Per affrontare e cercare di risolvere il problema una volta per tutte Confagricoltura Padova organizzerà a novembre a Cittadella, un convegno che coinvolgerà l’Università di Padova, la cooperativa Apofruit ed esperti in difesa fitopatologica di Verona: «Noi non vogliamo perdere questo settore, perché siamo stati gli unici nel Padovano a tenere duro in questi anni e ci crediamo ancora – spiega Peraro . Nell’Alto Padovano abbiamo un terreno ottimale, ricco d’acqua e sassoso, che evita i ristagni tanto dannosi per i kiwi. Inoltre si tratta di una coltura che è stata a lungo redditizia, se pensiamo che produceva 250 quintali a ettaro, mentre oggi fatichiamo a farne 100 a causa della moria. Infine, si tratta di un settore che ha pochi antagonisti a livello mondiale. Il nostro kiwi viene raccolto in autunno, ma poi è conservato in frigo fino a febbraio-marzo, quando non c’è più prodotto estero, a partire da quello cileno e argentino. Perciò i prezzi sono sempre stati soddisfacenti. Aggiungo che nella zona di Cittadella abbiamo tanti giovani che ci credono ancora e stanno investendo. Ma i costi dell’impianto sono alti: 45.000-48.000 euro a ettaro, senza contare le 600-800 ore di manodopera necessarie per il raccolto. Perciò chiediamo sostegno per un settore che può dare ancora lavoro, redditività e un futuro alle nostre aziende».

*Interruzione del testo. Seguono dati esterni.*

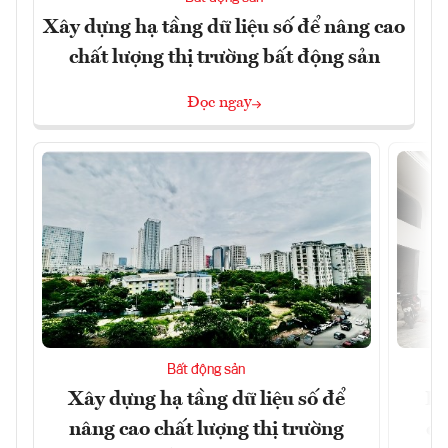
Xây dựng hạ tầng dữ liệu số để nâng cao
chất lượng thị trường bất động sản
Đọc ngay
Bất động sản
Xây dựng hạ tầng dữ liệu số để
Do
nâng cao chất lượng thị trường
qu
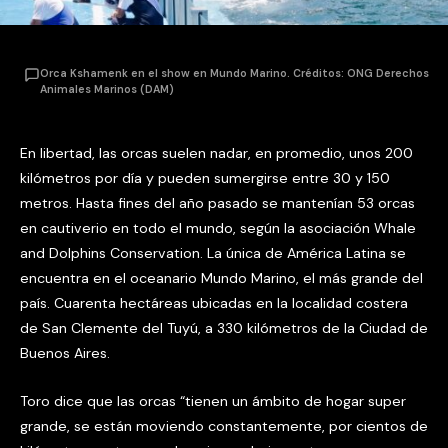
Orca Kshamenk en el show en Mundo Marino. Créditos: ONG Derechos
Animales Marinos (DAM)
En libertad, las orcas suelen nadar, en promedio, unos 200
kilómetros por día y pueden sumergirse entre 30 y 150
metros. Hasta fines del año pasado se mantenían 53 orcas
en cautiverio en todo el mundo, según la asociación Whale
and Dolphins Conservation. La única de América Latina se
encuentra en el oceanario Mundo Marino, el más grande del
país. Cuarenta hectáreas ubicadas en la localidad costera
de San Clemente del Tuyú, a 330 kilómetros de la Ciudad de
Buenos Aires.
Toro dice que las orcas “tienen un ámbito de hogar super
grande, se están moviendo constantemente, por cientos de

Virosi, batteriosi, malattie fungine, fisiopatie come la “moria” sono fenomeni che colpiscono molti tipi di piante coltivate oltre al kiwi, come la vite, l’olivo, il castagno, il pesco, il melo, il limone e altri ancora. A questo si aggiunge l’invasione di insetti e organismi alieni che giungono nelle campagne italiane soprattutto con le piante ed i semi dall’estero causando significativi effetti ambientali, paesaggistici ed economici. Il quadro è peggiorato dall’accumulo di concimi chimici nel terreno e dalle alterazioni climatiche che possono indurre variazioni nelle produzioni agricole a causa di effetti diretti sulla fisiologia e sulla morfologia delle colture e di effetti indiretti sul ciclo degli elementi nutritivi e sulla comparsa di patogeni e insetti dannosi. Uno scenario in cui gli agricoltori non possono essere lasciati soli.